Es zeichnet sich also nach den verheerenden Wahlverlusten der rechtskonservativen Koalition von Pedro Passos Coelho und Paulo Portas ab, dass auch in Portugal die neoliberale Austeritätspolitik abgewählt ist. Aber weil die Linksparteien zerstritten sind, die bei diesen Wahlen deutlich zugelegt haben, war vermutet worden, dass die Sozialisten (PS) von António Costa entweder eine große Koalition anstreben oder die Konservativen stützen, bis die Lage für vorgezogene Neuwahlen für die PS günstig wäre.
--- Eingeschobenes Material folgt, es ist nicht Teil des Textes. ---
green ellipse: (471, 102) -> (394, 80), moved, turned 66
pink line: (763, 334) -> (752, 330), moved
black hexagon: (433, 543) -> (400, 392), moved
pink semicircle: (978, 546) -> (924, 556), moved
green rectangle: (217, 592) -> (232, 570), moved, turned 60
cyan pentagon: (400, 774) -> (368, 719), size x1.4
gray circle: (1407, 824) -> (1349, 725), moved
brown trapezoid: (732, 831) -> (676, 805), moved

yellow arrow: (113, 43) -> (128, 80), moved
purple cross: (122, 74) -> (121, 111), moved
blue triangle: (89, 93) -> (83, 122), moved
Denn Costa hat eine „Negativmehrheit“ eines Linksbündnisses zunächst ausgeschlossen.

Die Gespräche mit den Konservativen traten auf der Stelle, doch über die Widersprüche hinweg boten der große Wahlsieger Linksblock (BE) und die grün-kommunistischen Koalition (CDU) der PS eine Regierung an. Die Grundlage dafür war deren Schwenk weg vom Austeritätskurs. Und nun hat Costa am späten Dienstag Staatspräsident Anibal Cavaco Silva angekündigt, eine Linksregierung bilden zu wollen. Er habe eine Mehrheit, um eine stabile Regierung bilden zu können. Costa setzt auf eine „alternative Lösung“, welche den „ausgedrückten Willen der Portugiesen“ respektiert.
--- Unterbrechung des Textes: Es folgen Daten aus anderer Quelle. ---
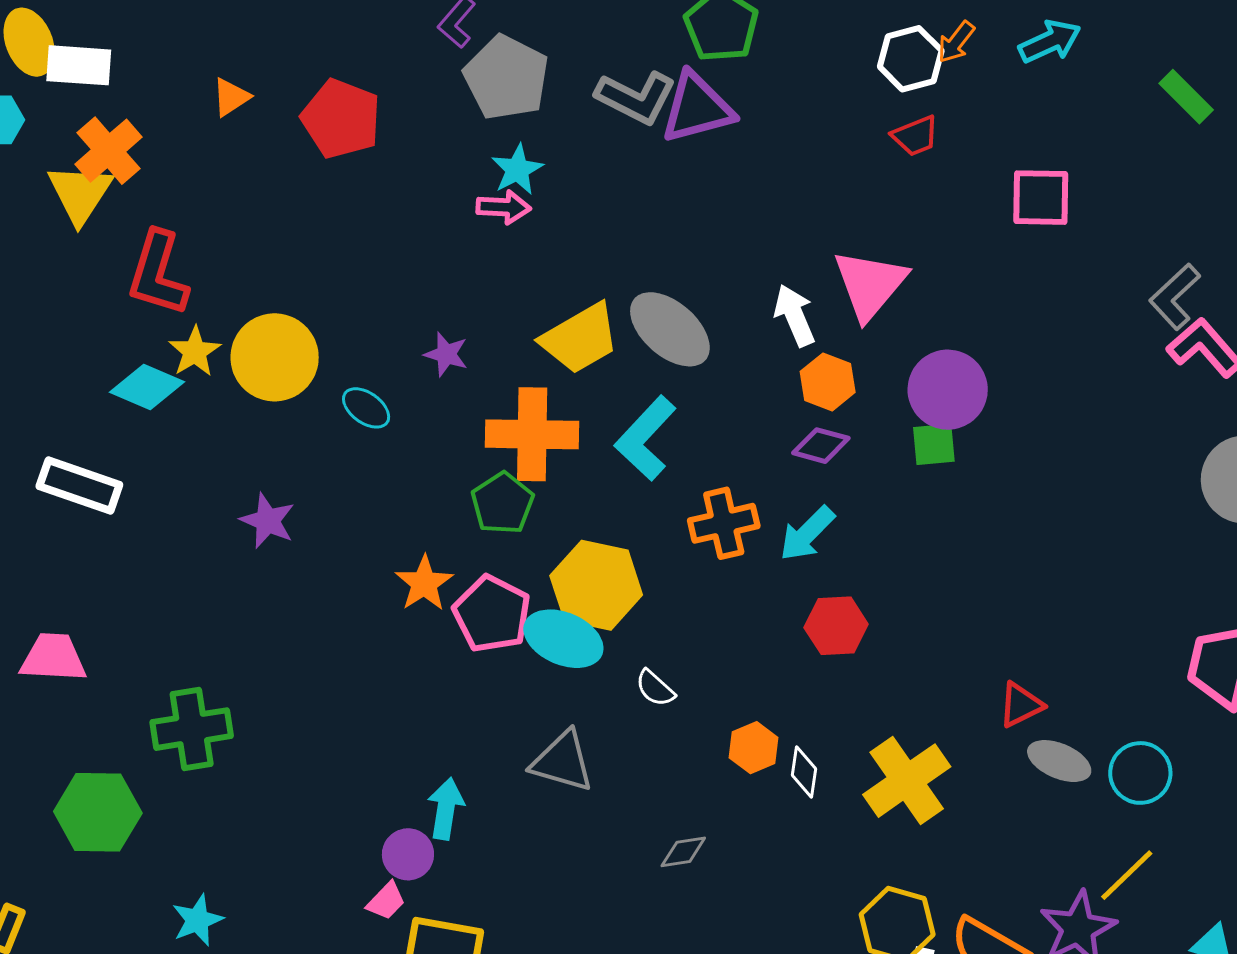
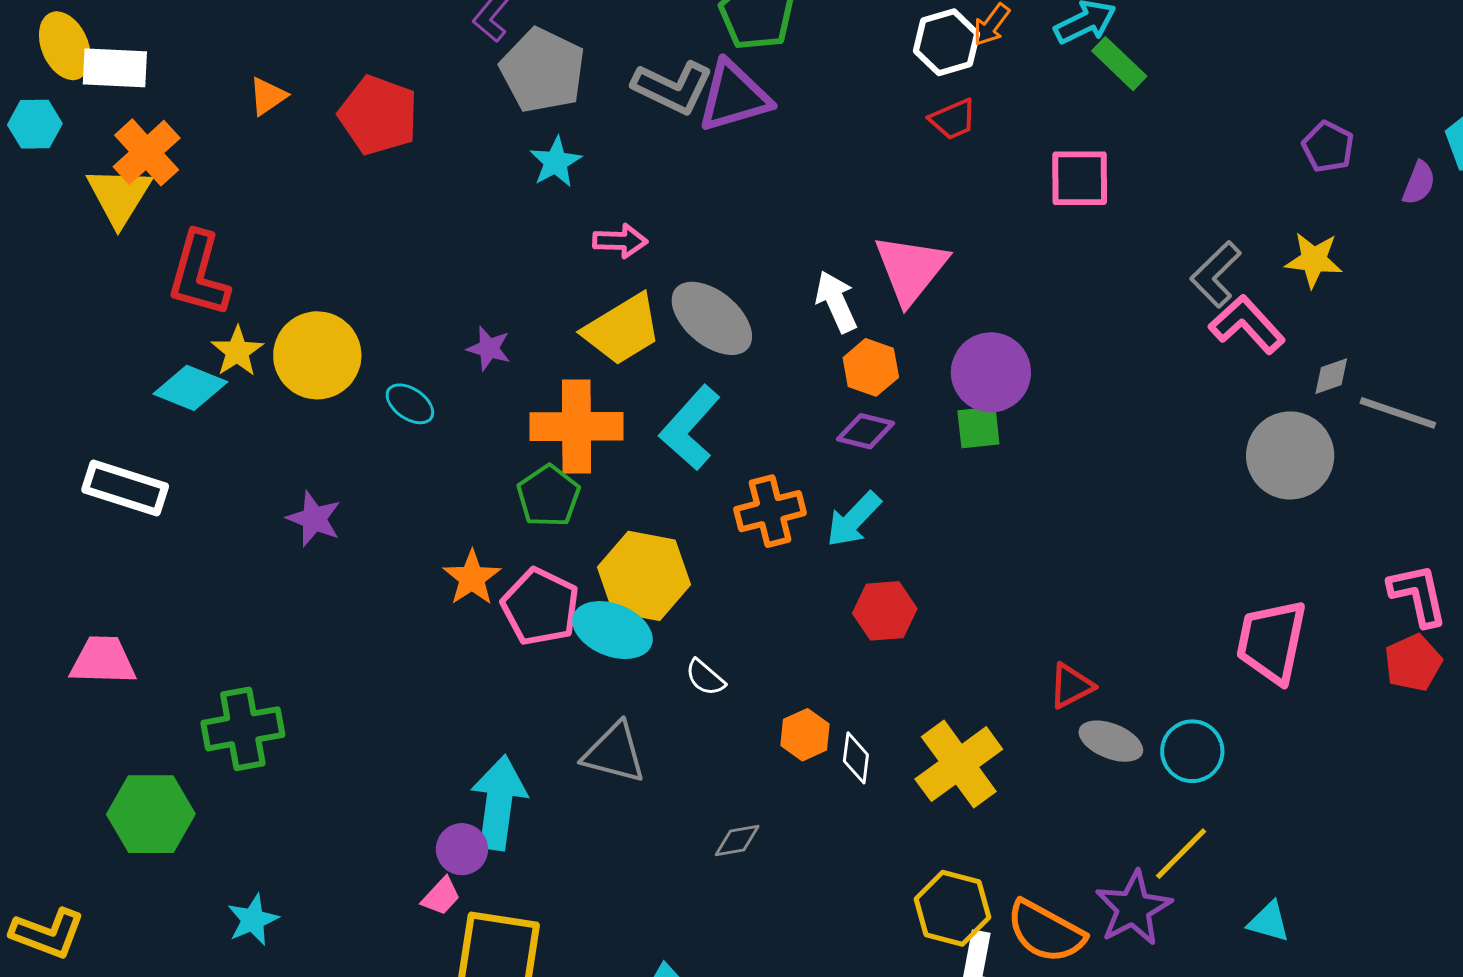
green rectangle: (1186, 97) -> (1119, 64), moved
pink arrow: (504, 207) -> (620, 241), moved
cyan arrow: (446, 809) -> (499, 803), size x1.5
Nun hat es leider der konservative Staatspräsidenten in der Hand, ob das Land monatelang in Instabilität verharrt. Das wäre der Fall, wenn er heute seinen Parteikollegen Coelho mit der Regierungsbildung banner-aderebeauftragt. Denn der hat keinerlei Chance, eine Parlamentsmehrheit zu schmieden. Sein Programm würde von der linken Mehrheit abgelehnt, weshalb es zu Neuwahlen käme. Da die nicht vor Mai 2016 stattfinden könnten, droht dem Krisenland eine instabile Phase, wenn der Staatschef die Parteiinteressen über die Interessen des Landes stellt. Costa appellierte an Cavaco, keine Versuche zu starten, die „keine Möglichkeit auf eine Parlamentsmehrheit haben“. Auch die Linksblock-Chefin Catarina Martins sprach von einem „Zeitverlust“ und kündigte an, dass ein stabiles Abkommen in wenigen Tagen vereinbart werde. Die Widersprüche seien ausgeräumt, um dafür zu sorgen, dass die Rechtsregierung Geschichte sei.
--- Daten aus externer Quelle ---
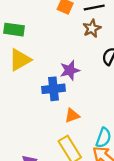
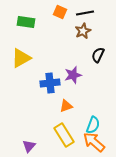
green rectangle: (14, 30) -> (26, 22), moved
purple star: (70, 70) -> (73, 75), moved

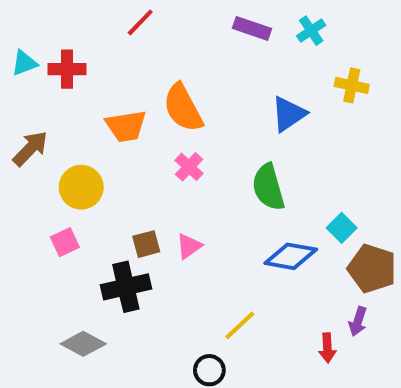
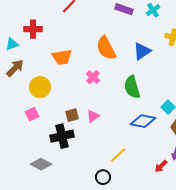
cyan triangle: (24, 63) -> (12, 44), moved
orange semicircle: (183, 108) -> (106, 48), moved
red arrow: (327, 348) -> (161, 166), turned 48

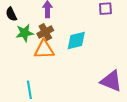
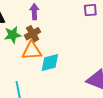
cyan diamond: (76, 40) -> (50, 62), moved

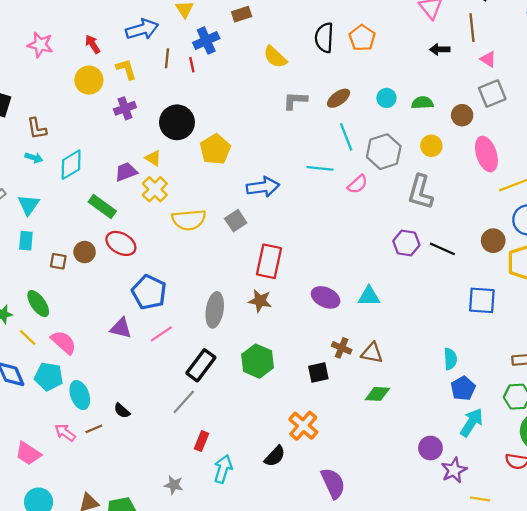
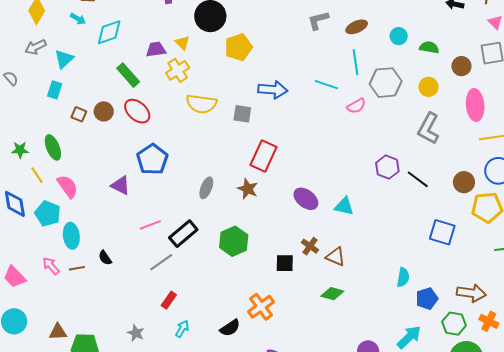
gray L-shape: (295, 100) -> (318, 20), turned -30
gray L-shape: (420, 192) -> (428, 128), moved
gray square: (236, 221) -> (242, 114), turned 30
gray ellipse: (215, 310) -> (206, 188), size x0.7
pink line: (161, 334) -> (150, 225), moved
blue pentagon: (463, 388) -> (427, 299), moved
cyan arrow: (223, 469) -> (182, 329), size x0.7

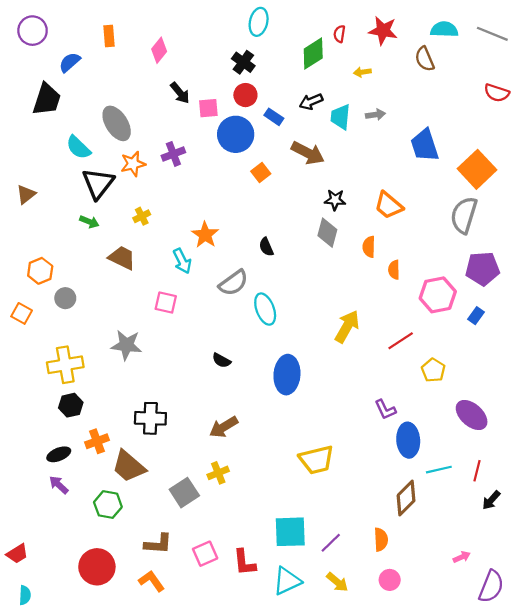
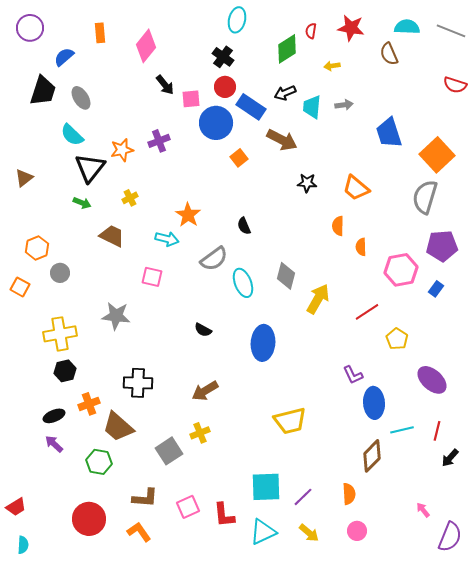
pink diamond: (159, 50) -> (146, 46), size x1.4
blue rectangle: (274, 117) -> (251, 107), size x1.6
gray ellipse: (117, 123) -> (81, 98), moved, size x0.7
gray diamond: (327, 233) -> (286, 276), moved
cyan arrow: (182, 261) -> (167, 239), turned -50
pink arrow: (462, 557) -> (423, 510), turned -105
Das Gerangel um die Regierung findet vor dem Hintergrund statt, dass an den Bilanzen und der realen finanziellen Lage des Landes gezweifelt wird. Es gibt Hinweise, dass die konservative Regierung die Bilanzen aufgehübscht hat und die Lage deutlich schlechter als ohnehin erwartet ist. Zwar wurde dies von der Regierung dementiert, doch der Verdacht wird dadurch bestärkt, dass nun auch die EU-Kommission einen Rüffel ausgesprochen hat. Die Konservativen haben nicht, wie vereinbart, bis zum 15. Oktober einen Budgetentwurf für 2016 nach Brüssel geschickt. Coelho hatte sich geweigert und damit argumentiert, dass sei die Aufgabe der neuen Regierung. Das Letzte, was das Land in dieser Lage nun gebrauchen kann, ist eine instabile Lage. Die würde es wieder ins Fadenkreuz von Spekulanten bringen und die Risikoaufschläge würden wieder steigen. Die enormen Schuldenstände würden dann schnell unbezahlbar. Man darf gespannt sein, wie der Staatspräsident agiert, ob er die rücksichtslose Zerstörung ganzer Länder ebenso mitmacht wie andere Machteliten aus Kreisen der Westoligarchie, Bilderberger, Transatlantiker usw.